Das ist auch bitter nötig. Denn selbst einfachste Fragen verstand Echo schlicht nicht. Auch die Sprachbefehle, die man nutzen kann, um Antworten zu bekommen, sind oft einfach noch „ausbaufähig“. Fragt man Echo beispielsweise: „Echo, wann spielt der 1. FC Köln?“, erhält man die unbefriedigende Antwort „Entschuldigung, das weiß ich leider nicht!“ (eine oft gehörte Antwort übrigens). Fragt man aber stattdessen: „Echo, wann spielt der FC Köln?“, antwortet das Gerät richtig und teilt mit, wann und gegen wen die Geißböcke ihr nächstes Bundesligaspiel haben. Das ist jetzt nur ein Beispiel, aber immer wieder spielt es eine entscheidende Rolle, wie man seine Frage formuliert, um auch die zu erwartende Antwort zu erhalten.

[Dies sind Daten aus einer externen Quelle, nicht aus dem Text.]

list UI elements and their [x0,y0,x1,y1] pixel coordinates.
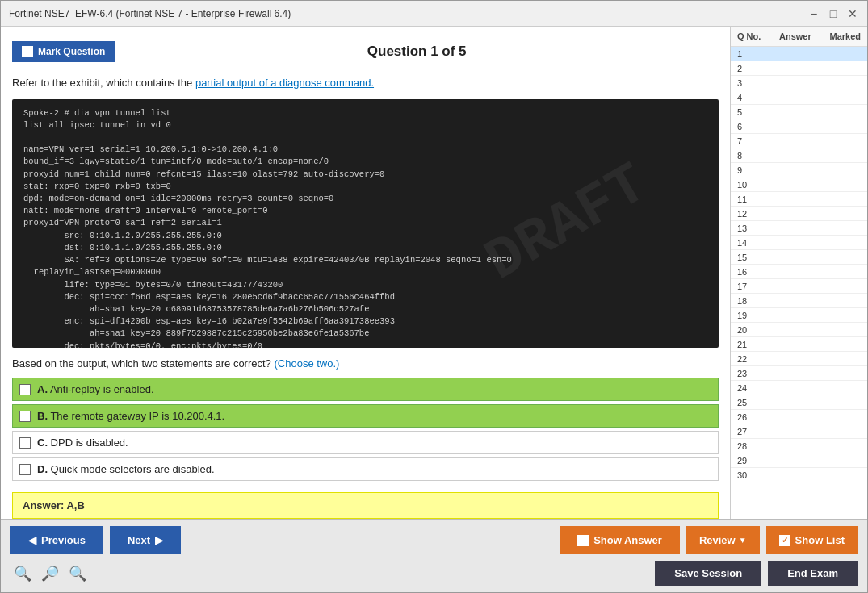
exhibit-line: proxyid_num=1 child_num=0 refcnt=15 ilas… [23,169,707,181]
previous-button[interactable]: ◀ Previous [10,526,103,554]
close-button[interactable]: ✕ [846,7,859,20]
option-a[interactable]: A. Anti-replay is enabled. [12,378,719,401]
show-answer-button[interactable]: Show Answer [560,526,680,554]
q-row-7[interactable]: 7 [731,134,867,148]
exhibit-line: dec: pkts/bytes=0/0, enc:pkts/bytes=0/0 [23,340,707,348]
bottom-bar: ◀ Previous Next ▶ Show Answer Review ▼ ✓… [1,519,867,592]
show-list-label: Show List [795,534,845,546]
answer-value: A,B [66,499,84,512]
top-bar: Mark Question Question 1 of 5 [12,35,719,69]
zoom-reset-button[interactable]: 🔎 [38,563,62,584]
end-exam-label: End Exam [787,567,838,579]
save-session-label: Save Session [674,567,742,579]
q-row-12[interactable]: 12 [731,207,867,221]
exhibit-line: natt: mode=none draft=0 interval=0 remot… [23,205,707,217]
option-b[interactable]: B. The remote gateway IP is 10.200.4.1. [12,404,719,428]
q-row-28[interactable]: 28 [731,439,867,453]
q-row-6[interactable]: 6 [731,119,867,134]
option-c[interactable]: C. DPD is disabled. [12,431,719,454]
q-row-9[interactable]: 9 [731,163,867,177]
exhibit-line: list all ipsec tunnel in vd 0 [23,119,707,132]
q-row-3[interactable]: 3 [731,76,867,90]
title-bar: Fortinet NSE7_EFW-6.4 (Fortinet NSE 7 - … [1,1,867,27]
options-list: A. Anti-replay is enabled. B. The remote… [12,378,719,481]
nav-row: ◀ Previous Next ▶ Show Answer Review ▼ ✓… [10,526,858,554]
main-window: Fortinet NSE7_EFW-6.4 (Fortinet NSE 7 - … [0,0,868,593]
checkbox-d[interactable] [19,464,31,475]
q-row-13[interactable]: 13 [731,221,867,236]
q-row-27[interactable]: 27 [731,424,867,439]
q-row-15[interactable]: 15 [731,250,867,265]
exhibit-line: SA: ref=3 options=2e type=00 soft=0 mtu=… [23,254,707,266]
show-list-icon: ✓ [779,535,790,546]
q-row-19[interactable]: 19 [731,308,867,323]
q-row-1[interactable]: 1 [731,47,867,61]
option-b-text: B. The remote gateway IP is 10.200.4.1. [37,410,224,422]
option-d[interactable]: D. Quick mode selectors are disabled. [12,457,719,481]
minimize-button[interactable]: − [807,7,820,20]
q-row-26[interactable]: 26 [731,410,867,424]
q-row-18[interactable]: 18 [731,294,867,308]
zoom-out-button[interactable]: 🔍 [10,563,35,584]
q-row-17[interactable]: 17 [731,279,867,294]
left-panel: Mark Question Question 1 of 5 Refer to t… [1,27,730,519]
zoom-controls: 🔍 🔎 🔍 [10,561,90,586]
exhibit-line: ah=sha1 key=20 c68091d68753578785de6a7a6… [23,303,707,315]
checkbox-a[interactable] [19,384,31,395]
col-answer: Answer [779,31,811,41]
exhibit-line [23,132,707,144]
q-row-29[interactable]: 29 [731,453,867,468]
q-row-10[interactable]: 10 [731,177,867,192]
window-title: Fortinet NSE7_EFW-6.4 (Fortinet NSE 7 - … [9,8,291,19]
save-session-button[interactable]: Save Session [655,561,761,586]
checkbox-c[interactable] [19,437,31,449]
maximize-button[interactable]: □ [827,7,840,20]
col-marked: Marked [829,31,861,41]
q-row-16[interactable]: 16 [731,265,867,279]
exhibit-line: proxyid=VPN proto=0 sa=1 ref=2 serial=1 [23,217,707,229]
exhibit-line: replayin_lastseq=00000000 [23,266,707,278]
choose-text: (Choose two.) [274,357,339,370]
exhibit-line: enc: spi=df14200b esp=aes key=16 b02a7e9… [23,315,707,328]
q-row-22[interactable]: 22 [731,352,867,366]
review-label: Review [699,534,736,546]
mark-question-button[interactable]: Mark Question [12,41,115,62]
q-row-4[interactable]: 4 [731,90,867,105]
main-content: Mark Question Question 1 of 5 Refer to t… [1,27,867,519]
exhibit-line: name=VPN ver=1 serial=1 10.200.5.1:0->10… [23,144,707,156]
q-row-21[interactable]: 21 [731,337,867,352]
q-row-14[interactable]: 14 [731,236,867,250]
question-text: Refer to the exhibit, which contains the… [12,75,719,91]
exhibit-line: ah=sha1 key=20 889f7529887c215c25950be2b… [23,328,707,340]
exhibit: Spoke-2 # dia vpn tunnel list list all i… [12,99,719,349]
zoom-in-button[interactable]: 🔍 [65,563,90,584]
spacer2 [96,561,648,586]
prev-arrow-icon: ◀ [28,534,36,546]
window-controls: − □ ✕ [807,7,859,20]
checkbox-b[interactable] [19,411,31,422]
next-button[interactable]: Next ▶ [110,526,181,554]
q-row-2[interactable]: 2 [731,61,867,76]
right-panel: Q No. Answer Marked 1 2 3 4 5 6 7 8 9 10… [730,27,867,519]
end-exam-button[interactable]: End Exam [768,561,858,586]
show-list-button[interactable]: ✓ Show List [766,526,858,554]
exhibit-line: bound_if=3 lgwy=static/1 tun=intf/0 mode… [23,156,707,168]
q-row-5[interactable]: 5 [731,105,867,119]
q-row-25[interactable]: 25 [731,395,867,410]
mark-button-label: Mark Question [38,46,105,57]
q-row-30[interactable]: 30 [731,468,867,482]
review-button[interactable]: Review ▼ [686,526,760,554]
q-num-1: 1 [731,49,763,59]
q-row-11[interactable]: 11 [731,192,867,207]
exhibit-line: dec: spi=ccc1f66d esp=aes key=16 280e5cd… [23,291,707,303]
q-row-20[interactable]: 20 [731,323,867,337]
col-qno: Q No. [737,31,761,41]
q-row-23[interactable]: 23 [731,366,867,381]
answer-box: Answer: A,B [12,492,719,519]
question-list[interactable]: 1 2 3 4 5 6 7 8 9 10 11 12 13 14 15 16 1… [731,47,867,519]
q-row-8[interactable]: 8 [731,148,867,163]
review-dropdown-icon: ▼ [739,536,747,545]
exhibit-line: src: 0:10.1.2.0/255.255.255.0:0 [23,230,707,242]
q-row-24[interactable]: 24 [731,381,867,395]
next-arrow-icon: ▶ [155,534,163,546]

Hier bessert Amazon aber kontinuierlich nach und Alexa lernt seinen Besitzer immer besser kennen. Besitzt man mehr als ein Echo oder Echo Dot, reagiert Alexa dank ESP (Echo Spatial Perception) von dem Gerät aus, das am nächsten ist.

Das Smart Home steuern

Mit Echo kann der Nutzer das Licht steuern, die Temperatur regeln, die Alarmanlage „scharf“ stellen – und das alles, ohne auch nur einen Finger zu rühren. Hier funktioniert Alexa ziemlich gut. Voraussetzung für die Nutzung von Smart Home-Technologien ist aber natürlich, auch die dazugehörigen Peripheriegeräte zu besitzen. Und diese gehen, wenn man sich denn für ein smartes Zuhause entscheidet, gehörig ins Geld. Auch sollte man unbedingt vorher checken, welche Hersteller bereits unterstützt werden. Sonst sitzt man schnell im Dunkeln, wenn man stattdessen das Licht dimmen wollte, um auf dem Sofa gemütlich ein Buch zu lesen.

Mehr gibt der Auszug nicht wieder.